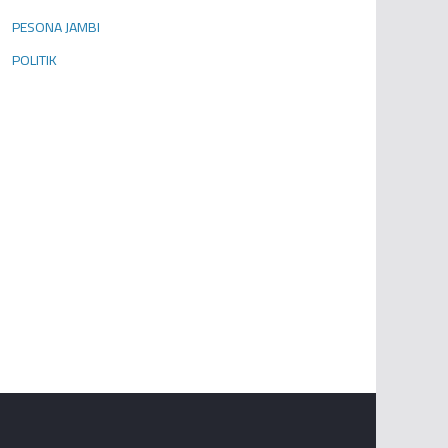
PESONA JAMBI
POLITIK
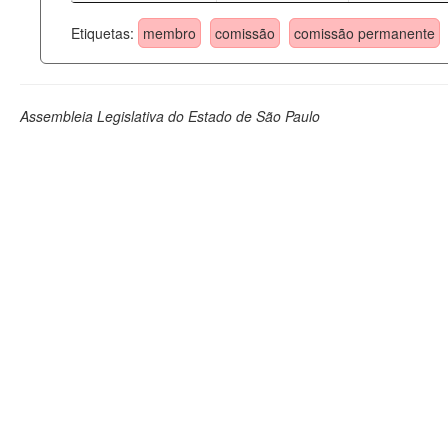
Etiquetas:
membro
comissão
comissão permanente
Assembleia Legislativa do Estado de São Paulo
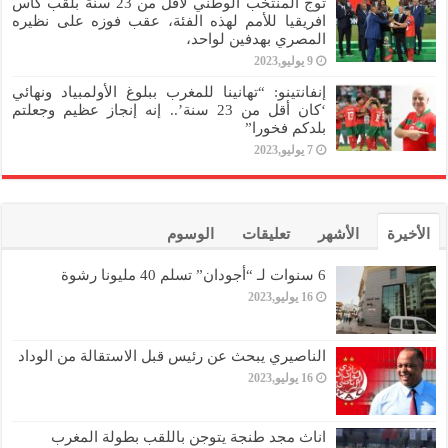
توج المنتخب الوطني لأقل من 23 سنة بلقب كأس
افريقيا للأمم لهذه الفئة، عقب فوزه على نظيره
المصري بهدفين لواحد،
9 يوليو,2023
إنفانتينو: “تهانينا للمغرب ببلوغ الأولمبياد ونهائي
‘كان أقل من 23 سنة’.. إنه إنجاز عظيم وجعلتم
بلدكم فخورا”
7 يوليو,2023
الأخيرة
الأشهر
تعليقات
الوسوم
6 سنوات لـ “أجودان” تسلم 40 مليونا رشوة
16 يوليو,2023
الناصيري يبحث عن رئيس قبل الاستقالة من الوداد
16 يوليو,2023
اناث مجد طنجة يتوجن باللقب بطولة المغرب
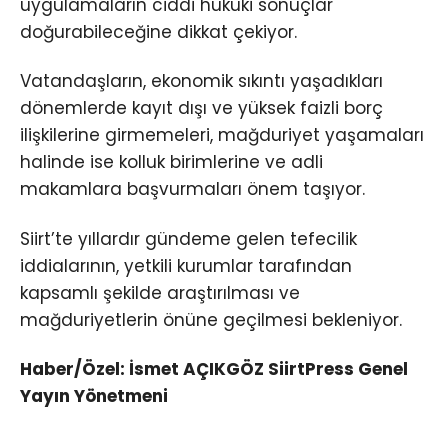
uygulamaların ciddi hukuki sonuçlar
doğurabileceğine dikkat çekiyor.
Vatandaşların, ekonomik sıkıntı yaşadıkları
dönemlerde kayıt dışı ve yüksek faizli borç
ilişkilerine girmemeleri, mağduriyet yaşamaları
halinde ise kolluk birimlerine ve adli
makamlara başvurmaları önem taşıyor.
Siirt’te yıllardır gündeme gelen tefecilik
iddialarının, yetkili kurumlar tarafından
kapsamlı şekilde araştırılması ve
mağduriyetlerin önüne geçilmesi bekleniyor.
Haber/Özel: İsmet AÇIKGÖZ SiirtPress Genel
Yayın Yönetmeni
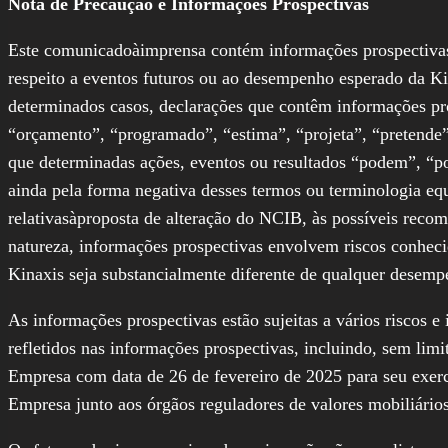
Nota de Precaução e Informações Prospectivas
Este comunicadoàimprensa contém informações prospectivas 
respeito a eventos futuros ou ao desempenho esperado da Kin
determinados casos, declarações que contêm informações pro
“orçamento”, “programado”, “estima”, “projeta”, “pretende”
que determinadas ações, eventos ou resultados “podem”, “p
ainda pela forma negativa desses termos ou terminologia eq
relativasàproposta de alteração do NCIB, às possíveis reco
natureza, informações prospectivas envolvem riscos conheci
Kinaxis seja substancialmente diferente de qualquer desemp
As informações prospectivas estão sujeitas a vários riscos e
refletidos nas informações prospectivas, incluindo, sem limi
Empresa com data de 26 de fevereiro de 2025 para seu exerc
Empresa junto aos órgãos reguladores de valores mobiliári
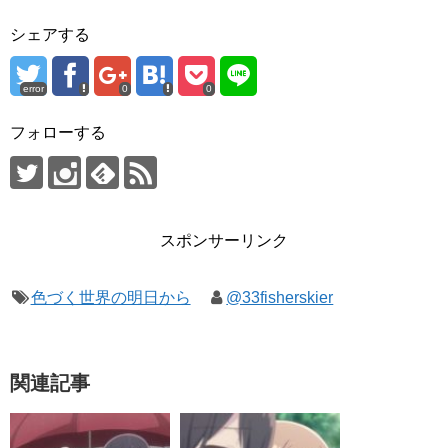
シェアする
error
0
0
フォローする
スポンサーリンク
色づく世界の明日から
@33fisherskier
関連記事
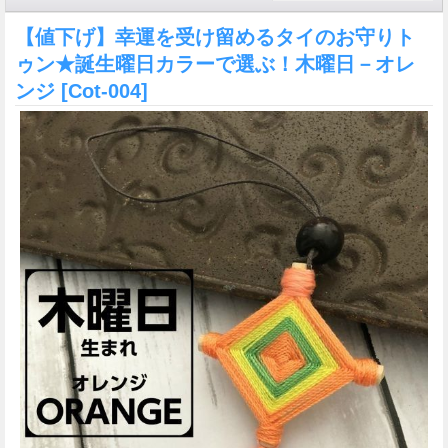
【値下げ】幸運を受け留めるタイのお守りト
ゥン★誕生曜日カラーで選ぶ！木曜日－オレ
ンジ
[Cot-004]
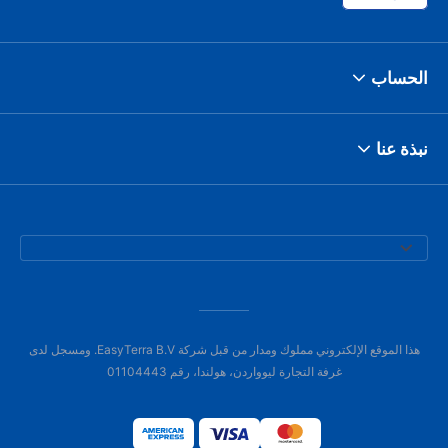
الحساب
نبذة عنا
هذا الموقع الإلكتروني مملوك ومدار من قبل شركة EasyTerra B.V. ومسجل لدى
غرفة التجارة ليوواردن، هولندا، رقم 01104443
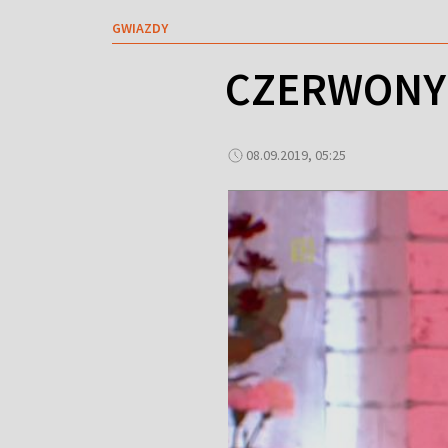
GWIAZDY
CZERWONY 
08.09.2019, 05:25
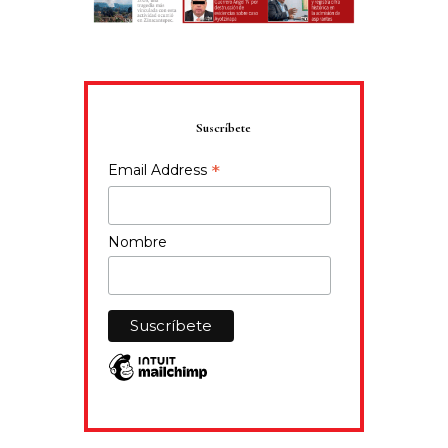
Suscríbete
*
Email Address
Nombre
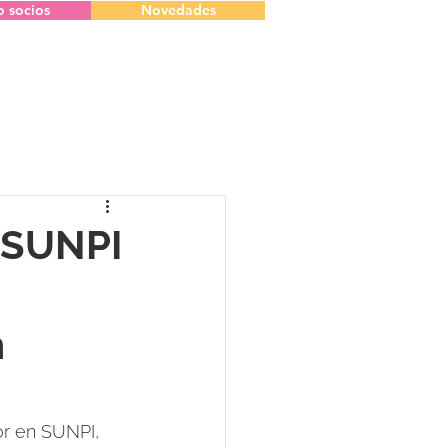
o socios
Novedades
- SUNPI
n
or en SUNPI, 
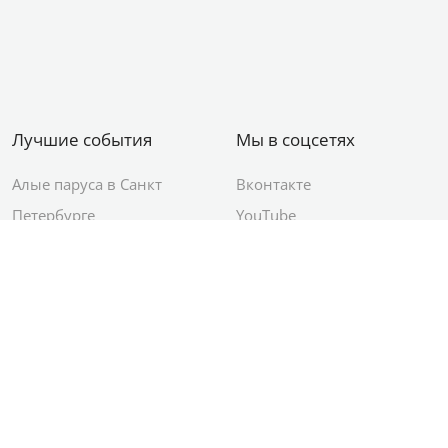
Лучшие события
Мы в соцсетях
Алые паруса в Санкт
Вконтакте
Петербурге
YouTube
День ВМФ в Санкт-
Яндекс.Район
Петербурге
Новый год в Санкт-
Петербурге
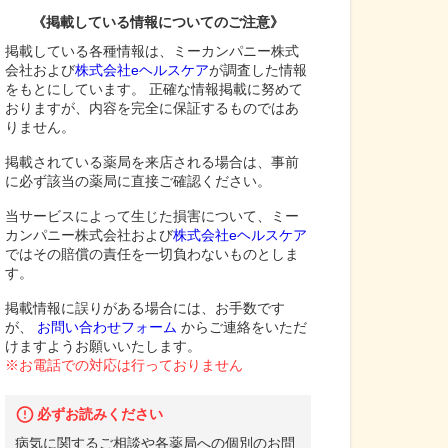
《掲載している情報についてのご注意》
掲載している各種情報は、ミーカンパニー株式
会社および
株式会社eヘルスケア
が調査した情報
をもとにしています。 正確な情報掲載に努めて
おりますが、内容を完全に保証するものではあ
りません。
掲載されている薬局を来店される場合は、事前
に必ず該当の薬局に直接ご確認ください。
当サービスによって生じた損害について、ミー
カンパニー株式会社および
株式会社eヘルスケア
ではその賠償の責任を一切負わないものとしま
す。
掲載情報に誤りがある場合には、お手数です
が、
お問い合わせフォーム
からご連絡をいただ
けますようお願いいたします。
※お電話での対応は行っておりません
必ずお読みください
病気に関するご相談や各薬局への個別のお問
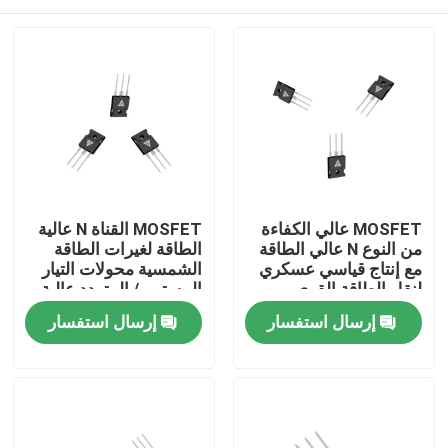
MOSFET عالي الكفاءة
MOSFET القناة N عالية
من النوع N عالي الطاقة
الطاقة لغيرات الطاقة
مع إنتاج قياسي عسكري
الشمسية محولات التيار
لنقل الطاقة القوي
المستمر / المتردد عالية
الجهد وسائقات المحرك
المنزل
إرسال استفسار
إرسال استفسار
المنتجات
معلومات عنا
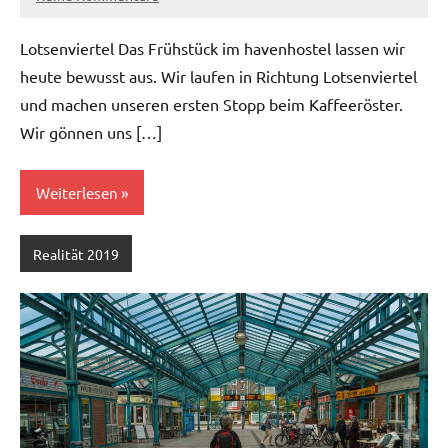
Lotsenviertel Das Frühstück im havenhostel lassen wir
heute bewusst aus. Wir laufen in Richtung Lotsenviertel
und machen unseren ersten Stopp beim Kaffeeröster.
Wir gönnen uns […]
Weiterlesen
Realität 2019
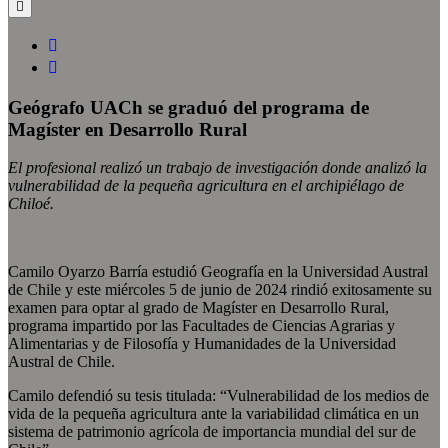
Geógrafo UACh se graduó del programa de
Magíster en Desarrollo Rural
El profesional realizó un trabajo de investigación donde analizó la
vulnerabilidad de la pequeña agricultura en el archipiélago de
Chiloé.
Camilo Oyarzo Barría estudió Geografía en la Universidad Austral
de Chile y este miércoles 5 de junio de 2024 rindió exitosamente su
examen para optar al grado de Magíster en Desarrollo Rural,
programa impartido por las Facultades de Ciencias Agrarias y
Alimentarias y de Filosofía y Humanidades de la Universidad
Austral de Chile.
Camilo defendió su tesis titulada: “Vulnerabilidad de los medios de
vida de la pequeña agricultura ante la variabilidad climática en un
sistema de patrimonio agrícola de importancia mundial del sur de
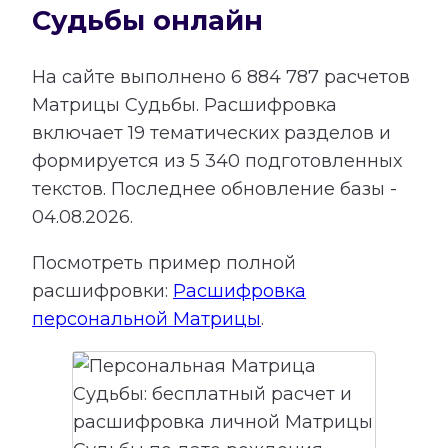
Судьбы онлайн
На сайте выполнено
6 884 787
расчетов
Матрицы Судьбы.
Расшифровка
включает
19
тематических разделов и
формируется из
5 340
подготовленных
текстов. Последнее обновление базы -
04.08.2026.
Посмотреть пример полной
расшифровки:
Расшифровка
персональной Матрицы
.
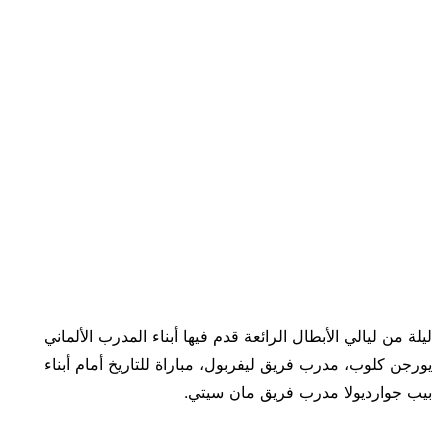
ليلة من ليالي الأبطال الرائعة قدم فيها أبناء المدرب الألماني
يورجن كلوب، مدرب فريق ليفربول، مباراة للتاريخ أمام أبناء
بيب جوارديولا مدرب فريق مان سيتي.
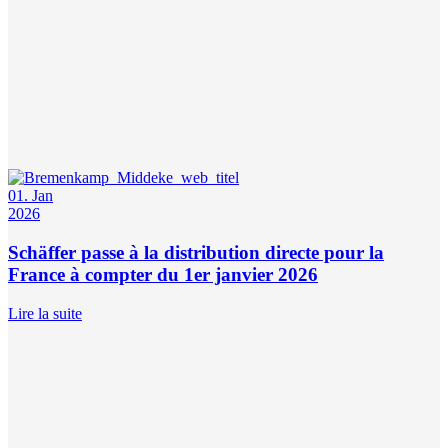
01. Jan
2026
Schäffer passe à la distribution directe pour la
France à compter du 1er janvier 2026
Lire la suite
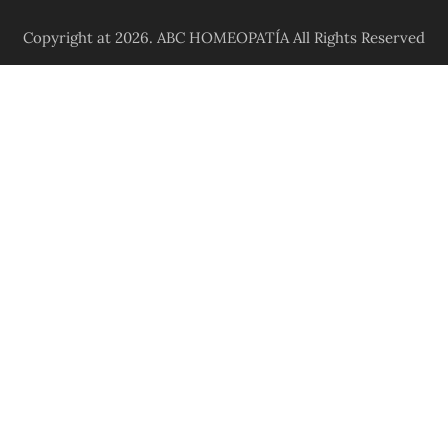
Copyright at 2026. ABC HOMEOPATÍA All Rights Reserved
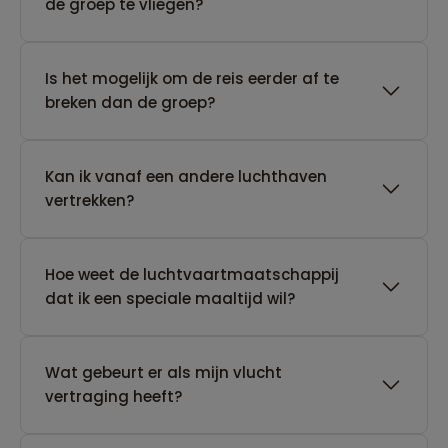
de groep te vliegen?
Is het mogelijk om de reis eerder af te
breken dan de groep?
Kan ik vanaf een andere luchthaven
vertrekken?
Hoe weet de luchtvaartmaatschappij
dat ik een speciale maaltijd wil?
Wat gebeurt er als mijn vlucht
vertraging heeft?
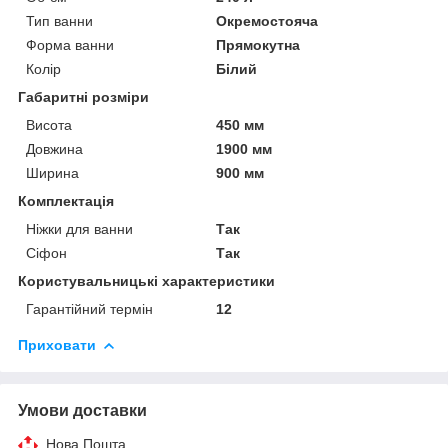
Тип ванни
Окремостояча
Форма ванни
Прямокутна
Колір
Білий
Габаритні розміри
Висота
450 мм
Довжина
1900 мм
Ширина
900 мм
Комплектація
Ніжки для ванни
Так
Сіфон
Так
Користувальницькі характеристики
Гарантійний термін
12
Приховати
Умови доставки
Нова Пошта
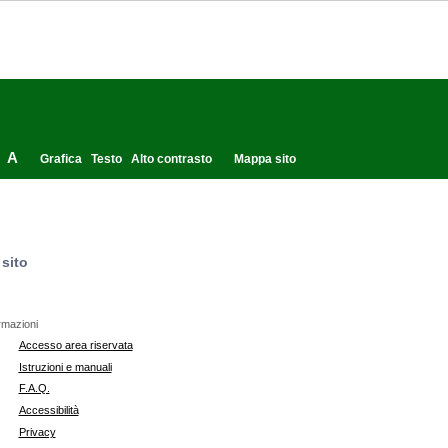
A
Grafica
Testo
Alto contrasto
Mappa sito
sito
rmazioni
Accesso area riservata
Istruzioni e manuali
F.A.Q.
Accessibilità
Privacy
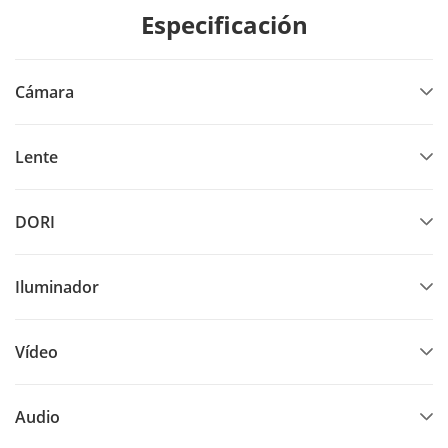
Especificación
Cámara
Lente
DORI
Iluminador
Vídeo
Audio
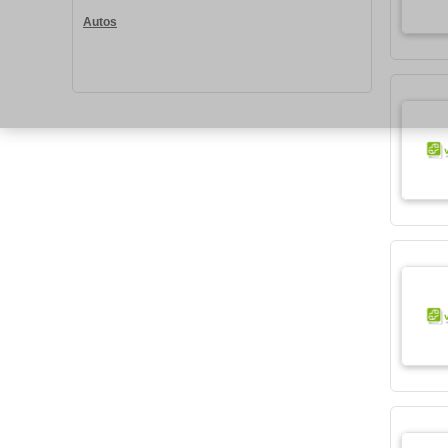
Autos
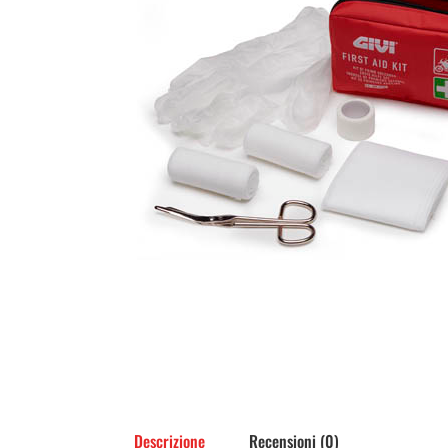
Descrizione
Recensioni (0)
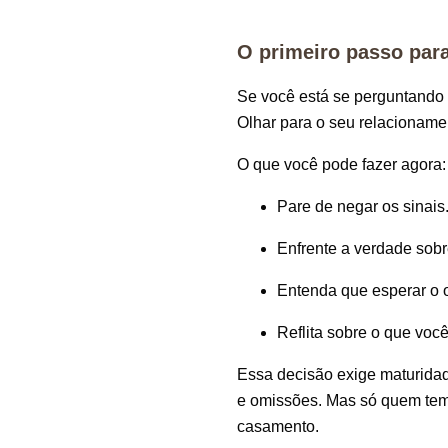
O primeiro passo par
Se você está se perguntando
Olhar para o seu relacioname
O que você pode fazer agora:
Pare de negar os sinais
Enfrente a verdade sobr
Entenda que esperar o o
Reflita sobre o que voc
Essa decisão exige maturidade
e omissões. Mas só quem tem
casamento.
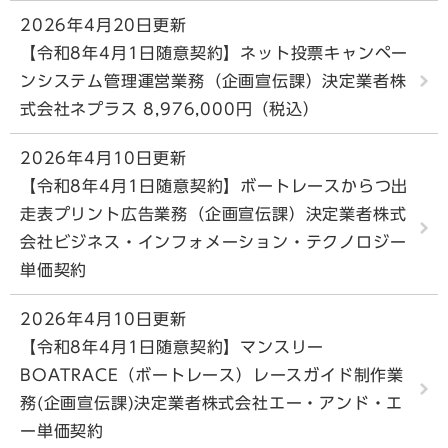
2026年4月20日更新
【令和8年4月1日随意契約】ネット投票キャンペー
ンシステム管理運営業務（企画宣伝課）決定業者株
式会社ネプラス 8,976,000円（税込）
2026年4月10日更新
【令和8年4月1日随意契約】ボートレースからつ出
走表プリント広告業務（企画宣伝課）決定業者株式
会社ビジネス・インフォメーション・テクノロジー
単価契約
2026年4月10日更新
【令和8年4月1日随意契約】マンスリー
BOATRACE（ボートレース）レースガイド制作業
務(企画宣伝課)決定業者株式会社エー・アンド・エ
ー単価契約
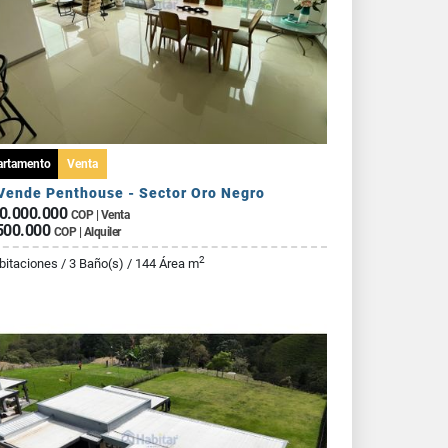
artamento
Venta
Vende Penthouse - Sector Oro Negro
0.000.000
COP | Venta
500.000
COP | Alquiler
2
bitaciones / 3 Baño(s) / 144 Área m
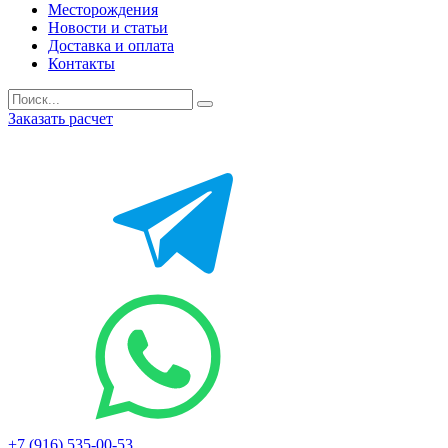
Месторождения
Новости и статьи
Доставка и оплата
Контакты
Заказать расчет
+7 (916) 535-00-53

###

Instructions for the task
Would you copy, word for word, only the lines above from the one containing "مع إنتاج قياسي عسكري" through the one containing "und machen unseren", both included, and please leave out the pictures?

Exercise result
مع إنتاج قياسي عسكري
الشمسية محولات التيار
لنقل الطاقة القوي
المستمر / المتردد عالية
الجهد وسائقات المحرك
المنزل
إرسال استفسار
إرسال استفسار
المنتجات
معلومات عنا
Lotsenviertel Das Frühstück im havenhostel lassen wir
heute bewusst aus. Wir laufen in Richtung Lotsenviertel
und machen unseren ersten Stopp beim Kaffeeröster.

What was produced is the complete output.